Caraday shook her head and exchanged a worried glance with my mom. “I think she’s delirious.”
“No! I know—”
“Honey, relax,” Mom pressed my head back down. She didn’t believe me.
I struggled against her. “Where’s Ryan? He can—”
Caraday spoke to someone behind me. Someone I couldn’t see. “Can’t you give her something?”
“No.” I struggled against her grip. “No! Don’t . . . you understand? Caraday . . .” I lost the rest of my statement in a haze of pain.
Caraday’s voice was gentle, so gentle. “It’s going to be all right, Aphra. It’s over. You did it.”
I pushed her away again. “Seth!” I yelled. “Seth!”
“She’s going to hurt herself,” I heard Caraday’s voice say. Where did my mom go? Where was Seth?
Hands came at me. Held me down. I felt a sharp prick and then my arm was flooded with warmth, followed by a disconcerting numbness.
Someone reached into my pocket and took the BlackBerry and I was powerless to stop them. I think I cried, but I’m not sure.
“Go!” I tried to warn everyone, but my mouth could barely form the words. “We need to get out of—”
But the rest of the sentence was blown away in the force of an explosion so strong, it sucked the air straight from my lungs. I gripped someone’s hand—I hoped it was my mom’s—and prayed we would get out alive.
CHAPTER 15
T
he first thing I saw when I woke was my leg, wrapped in plaster, and suspended from a series of pulleys and cables above the bed. It hurt too much to turn my head, but I took in as much of my surroundings as I could with my eyes. Railing on the bed. Pink plastic pitcher and a cup with a bendy straw on the nightstand. Weak sunlight filtering through Pepto-Bismol-pink curtains, the rest of the room stark, white. A hospital. Mom slept in a chair in the corner, her mouth hanging open as if in silent protest.

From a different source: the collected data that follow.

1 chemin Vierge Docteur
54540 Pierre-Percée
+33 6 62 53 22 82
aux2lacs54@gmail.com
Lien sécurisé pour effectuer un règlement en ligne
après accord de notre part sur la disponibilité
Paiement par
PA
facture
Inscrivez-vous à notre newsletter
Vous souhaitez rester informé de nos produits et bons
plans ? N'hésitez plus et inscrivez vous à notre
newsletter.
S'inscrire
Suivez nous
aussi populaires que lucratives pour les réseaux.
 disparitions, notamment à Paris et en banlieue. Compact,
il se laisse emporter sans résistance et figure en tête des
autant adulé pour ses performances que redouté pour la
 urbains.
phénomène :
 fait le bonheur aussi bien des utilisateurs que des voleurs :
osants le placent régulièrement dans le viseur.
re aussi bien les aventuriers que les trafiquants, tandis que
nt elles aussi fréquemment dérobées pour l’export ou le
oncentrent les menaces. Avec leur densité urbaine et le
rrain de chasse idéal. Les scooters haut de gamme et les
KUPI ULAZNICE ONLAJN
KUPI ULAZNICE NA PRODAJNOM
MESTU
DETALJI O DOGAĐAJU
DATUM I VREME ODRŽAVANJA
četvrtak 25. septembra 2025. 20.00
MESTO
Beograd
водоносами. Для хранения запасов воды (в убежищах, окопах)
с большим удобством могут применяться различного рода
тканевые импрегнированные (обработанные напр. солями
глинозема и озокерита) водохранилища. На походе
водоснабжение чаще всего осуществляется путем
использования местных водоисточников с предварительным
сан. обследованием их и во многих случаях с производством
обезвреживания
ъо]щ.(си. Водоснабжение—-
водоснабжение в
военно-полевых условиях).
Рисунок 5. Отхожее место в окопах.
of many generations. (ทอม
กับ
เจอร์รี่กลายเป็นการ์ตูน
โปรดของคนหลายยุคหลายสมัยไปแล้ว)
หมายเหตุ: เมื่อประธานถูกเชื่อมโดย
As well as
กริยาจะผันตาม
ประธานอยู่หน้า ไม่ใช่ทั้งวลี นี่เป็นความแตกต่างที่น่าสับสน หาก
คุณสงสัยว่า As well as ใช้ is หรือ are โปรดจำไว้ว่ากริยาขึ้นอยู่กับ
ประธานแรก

The events leading up to the hospital came back to me in small pieces, not necessarily in order. The Mole playing his cello. The Mole crushing my leg. Ryan’s head. Seth cradling me in his arms. Caraday reaching for the BlackBerry. Labruzzo looking up at me with his one good eye.
Boom.
Mom woke with a start, as if she could hear my thoughts. She saw that I was awake and rushed to my side. Her hands had been wrapped in gauze, but she stroked my hair with the backs of her fingers. “How are you doing?”
I tried to speak, but my throat felt raw. The words came out in a hoarse whisper. “I’m sorry for leaving, Mom.”